Reaction & Thoughts:
“I thought I saw something out there in the woods.”
It’s hard to believe that there was a time when Disney Productions had difficulty expanding its fan base. For a while, the family-oriented studio couldn’t figure out how to create adult content without betraying its mission statement of producing wholesome entertainment. Though The Watcher in the Woods wasn’t Disney’s first adult-oriented movie, this thriller best exemplified the company’s temporary identity crisis.
Based on Florence Engel Randall’s Gothic 1976 novel A Watcher in the Woods, The Watcher in the Woods tried to please everyone, and it ended up pleasing no one. Parents complained that the movie scared their kids, and horror fans thought it was childish. I, on the other hand, think the movie’s real problem lies elsewhere. I thought the first hour was actually quite good, but this is a movie that loses its mojo at the very end.

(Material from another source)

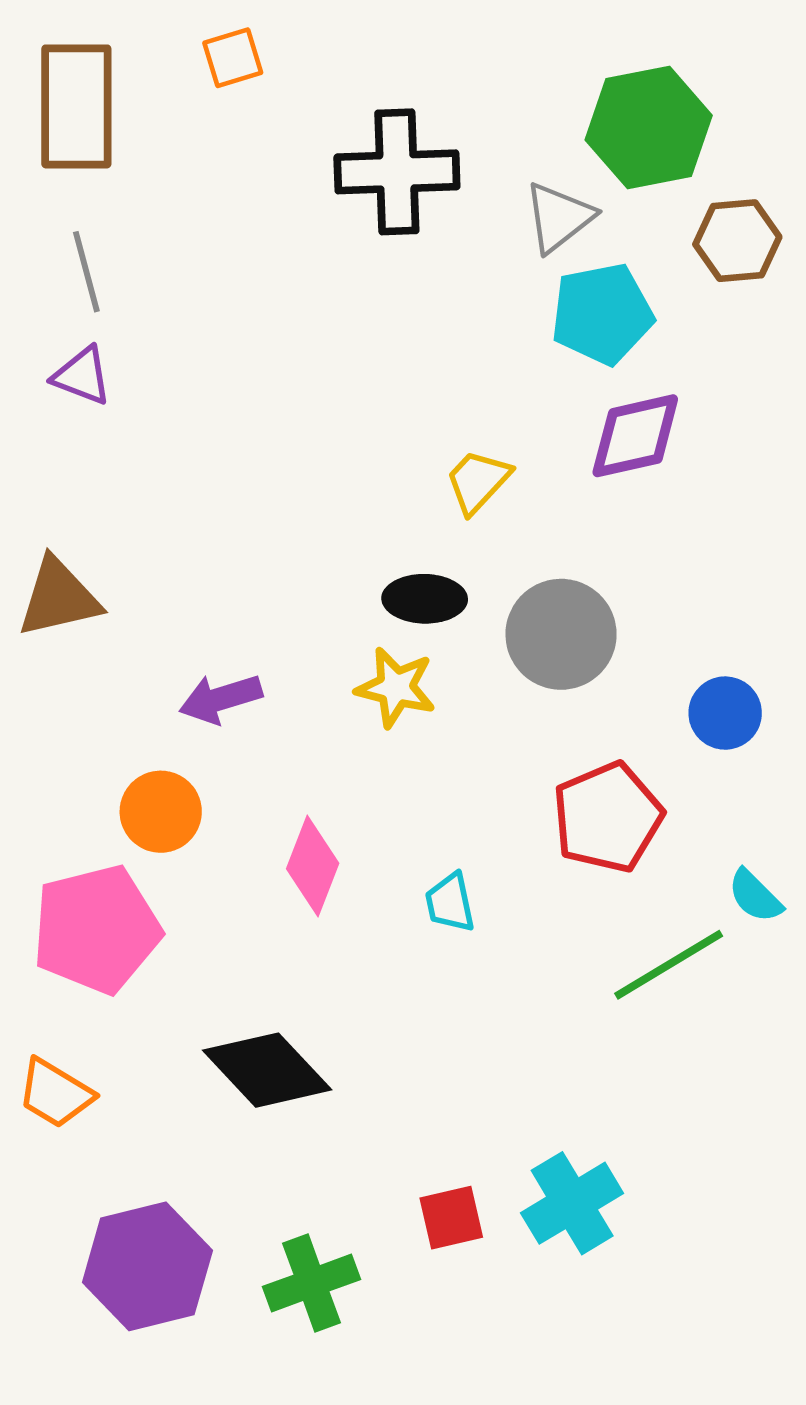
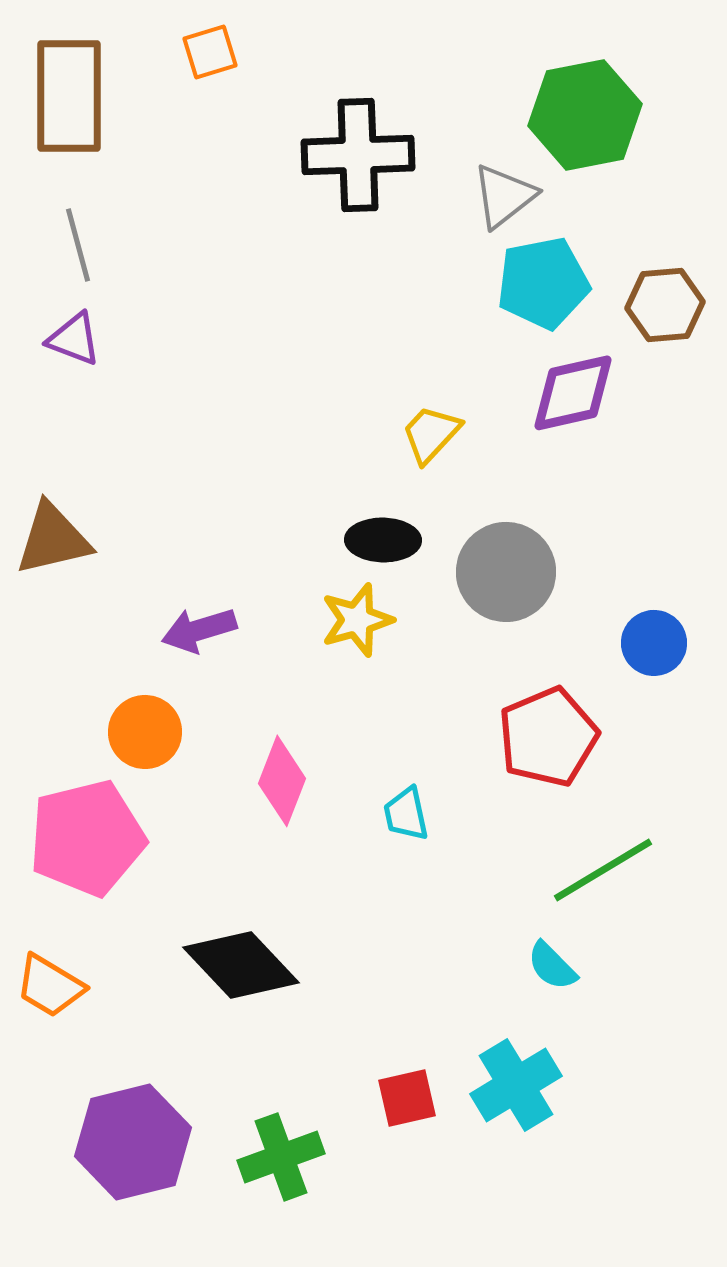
brown hexagon: (737, 241) -> (665, 305), moved
yellow star: (396, 688) -> (357, 620), turned -30
cyan semicircle: (755, 896) -> (552, 966), moved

British director John Hough, who gave us the creepy The Legend of Hell House (1973), would later say, “I consider it a failure myself in terms of the ending didn’t work in a manner that I set out to do.” The movie was released with three different endings. The first ending, which shows “the watcher,” was met with laughter at early previews. The sequence was trimmed, but early movie audiences were still unimpressed.
In a desperate attempt to save the movie, Disney decided to re-shoot the ending at considerable expense without the participation of director Hough. This is the official ending, and frankly, after watching the three endings — the Anchor Bay DVD has all three endings — I liked the original ending best (you can watch it here), warts and all. The theatrical ending falls flat, significantly undermining what came before it.
The abrupt and inept conclusion will leave you scratching your head, which is all the more sad because The Watcher in the Woods does have some good moments. There is a creepy mirror sequence that echoes the climax of Orson Welles’s classic noir The Lady from Shanghai (1948). The flashback sequences are very stylish. Alan Hume’s (For Your Eyes Only and Return of the Jedi) cinematography is adequately atmospheric.
I liked the cast too. Figure-skater-turned-actress Lynn-Holly Johnson is adorable as the story’s chronically noisy Nancy Drew-like heroine, who manages to solve the mystery. Kyle Richards (Halloween), who is now better known as a Reality TV star, plays Johnson’s kid sister. Sadly, Carroll Baker (Baby Doll) and David McCallum (TV’s The Man from U.N.C.L.E.) don’t have much to do as Richards and Johnson’s parents.
Top-billed Bette Davis plays the small, but key role of the tormented recluse, Mrs. Aylwood. Davis walks only inches from the edge of camp, but doesn’t quite fall into it. Critics accused her of overacting, but I sensed that Davis was trying to inject intensity into some dull patches, so I appreciated the fact that she didn’t try to phone it. In any event, I thought she was effective in an underwritten part. Also, with Scottish character actor Ian Bannen (The Flight of the Phoenix) as a wealthy villager.
Conclusions & Final Thoughts:
Despite the fact that I now realize that The Watcher in the Woods doesn’t really work (the shoddy finale ruins a fine premise), I still liked it. The movie is an endearingly quaint spookfest tailor-made for young kids — think Nancy Drew (or Hardy Boys) meets R. L. Stine’s Goosebumps book series. Remade in 2017 as a Lifetime TV movie, starring Angelica Huston (Prizzi’s Honor) as Mrs. Aylwood. Color, 84 minutes, Rated G.